## Exercise goal
For every record that follows, transcribe the text exactly and leave any image out.

## Dataset entries
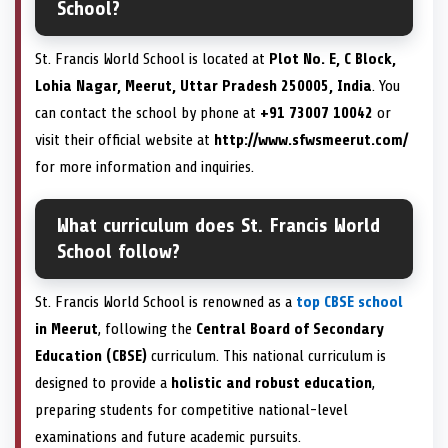
School?
St. Francis World School is located at
Plot No. E, C Block,
Lohia Nagar, Meerut, Uttar Pradesh 250005, India
. You
can contact the school by phone at
+91 73007 10042
or
visit their official website at
http://www.sfwsmeerut.com/
for more information and inquiries.
What curriculum does St. Francis World
School follow?
St. Francis World School is renowned as a
top CBSE school
in Meerut
, following the
Central Board of Secondary
Education (CBSE)
curriculum. This national curriculum is
designed to provide a
holistic and robust education
,
preparing students for competitive national-level
examinations and future academic pursuits.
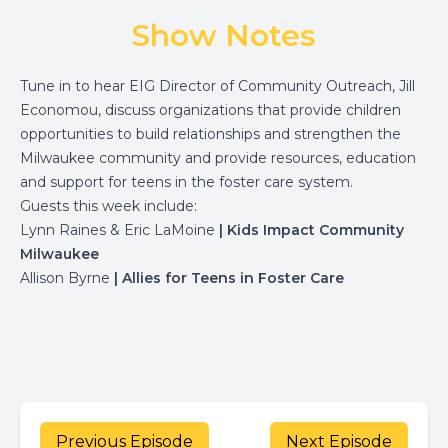
Show Notes
Tune in to hear EIG Director of Community Outreach, Jill
Economou, discuss organizations that provide children
opportunities to build relationships and strengthen the
Milwaukee community and provide resources, education
and support for teens in the foster care system.
Guests this week include:
Lynn Raines & Eric LaMoine
| Kids Impact Community
Milwaukee
Allison Byrne
| Allies for Teens in Foster Care
Previous Episode
Next Episode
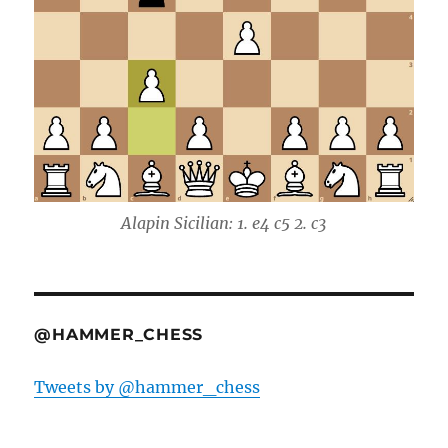
Alapin Sicilian: 1. e4 c5 2. c3
@HAMMER_CHESS
Tweets by @hammer_chess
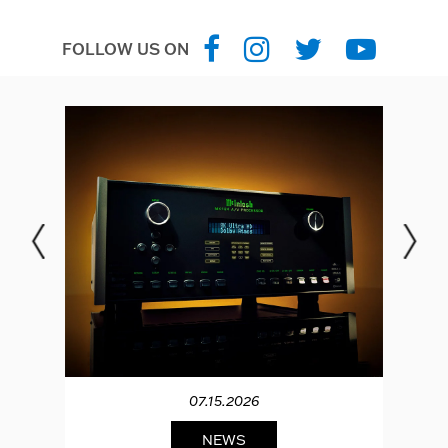
FOLLOW US ON
07.15.2026
NEWS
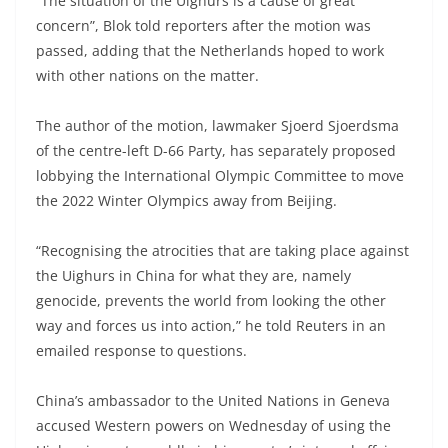
“The situation of the Uighurs is a cause of great
concern”, Blok told reporters after the motion was
passed, adding that the Netherlands hoped to work
with other nations on the matter.
The author of the motion, lawmaker Sjoerd Sjoerdsma
of the centre-left D-66 Party, has separately proposed
lobbying the International Olympic Committee to move
the 2022 Winter Olympics away from Beijing.
“Recognising the atrocities that are taking place against
the Uighurs in China for what they are, namely
genocide, prevents the world from looking the other
way and forces us into action,” he told Reuters in an
emailed response to questions.
China’s ambassador to the United Nations in Geneva
accused Western powers on Wednesday of using the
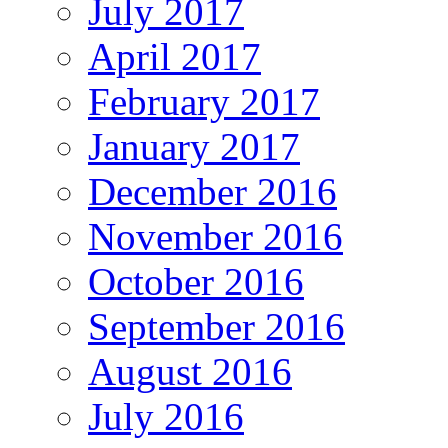
July 2017
April 2017
February 2017
January 2017
December 2016
November 2016
October 2016
September 2016
August 2016
July 2016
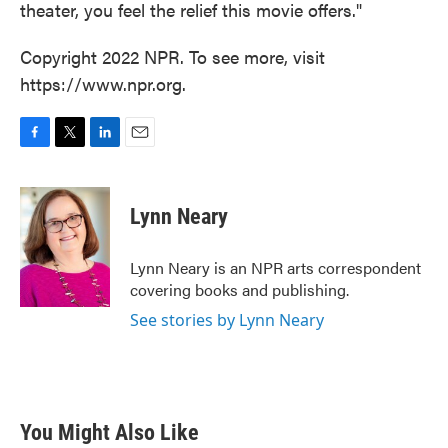
theater, you feel the relief this movie offers."
Copyright 2022 NPR. To see more, visit
https://www.npr.org.
F
T
L
E
a
w
i
m
c
i
n
a
e
t
k
i
Lynn Neary
b
t
e
l
o
e
d
o
r
I
Lynn Neary is an NPR arts correspondent
k
n
covering books and publishing.
See stories by Lynn Neary
You Might Also Like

## Written response
School?
St. Francis World School is located at
Plot No. E, C Block,
Lohia Nagar, Meerut, Uttar Pradesh 250005, India
. You
can contact the school by phone at
+91 73007 10042
or
visit their official website at
http://www.sfwsmeerut.com/
for more information and inquiries.
What curriculum does St. Francis World
School follow?
St. Francis World School is renowned as a
top CBSE school
in Meerut
, following the
Central Board of Secondary
Education (CBSE)
curriculum. This national curriculum is
designed to provide a
holistic and robust education
,
preparing students for competitive national-level
examinations and future academic pursuits.
Show Notes
Tune in to hear EIG Director of Community Outreach, Jill
Economou, discuss organizations that provide children
opportunities to build relationships and strengthen the
Milwaukee community and provide resources, education
and support for teens in the foster care system.
Guests this week include:
Lynn Raines & Eric LaMoine
| Kids Impact Community
Milwaukee
Allison Byrne
| Allies for Teens in Foster Care
Previous Episode
Next Episode
Alapin Sicilian: 1. e4 c5 2. c3
@HAMMER_CHESS
Tweets by @hammer_chess
FOLLOW US ON
07.15.2026
NEWS
“The situation of the Uighurs is a cause of great
concern”, Blok told reporters after the motion was
passed, adding that the Netherlands hoped to work
with other nations on the matter.
The author of the motion, lawmaker Sjoerd Sjoerdsma
of the centre-left D-66 Party, has separately proposed
lobbying the International Olympic Committee to move
the 2022 Winter Olympics away from Beijing.
“Recognising the atrocities that are taking place against
the Uighurs in China for what they are, namely
genocide, prevents the world from looking the other
way and forces us into action,” he told Reuters in an
emailed response to questions.
China’s ambassador to the United Nations in Geneva
accused Western powers on Wednesday of using the
July 2017
April 2017
February 2017
January 2017
December 2016
November 2016
October 2016
September 2016
August 2016
July 2016
theater, you feel the relief this movie offers."
Copyright 2022 NPR. To see more, visit
https://www.npr.org.
F
T
L
E
a
w
i
m
c
i
n
a
e
t
k
i
Lynn Neary
b
t
e
l
o
e
d
o
r
I
Lynn Neary is an NPR arts correspondent
k
n
covering books and publishing.
See stories by Lynn Neary
You Might Also Like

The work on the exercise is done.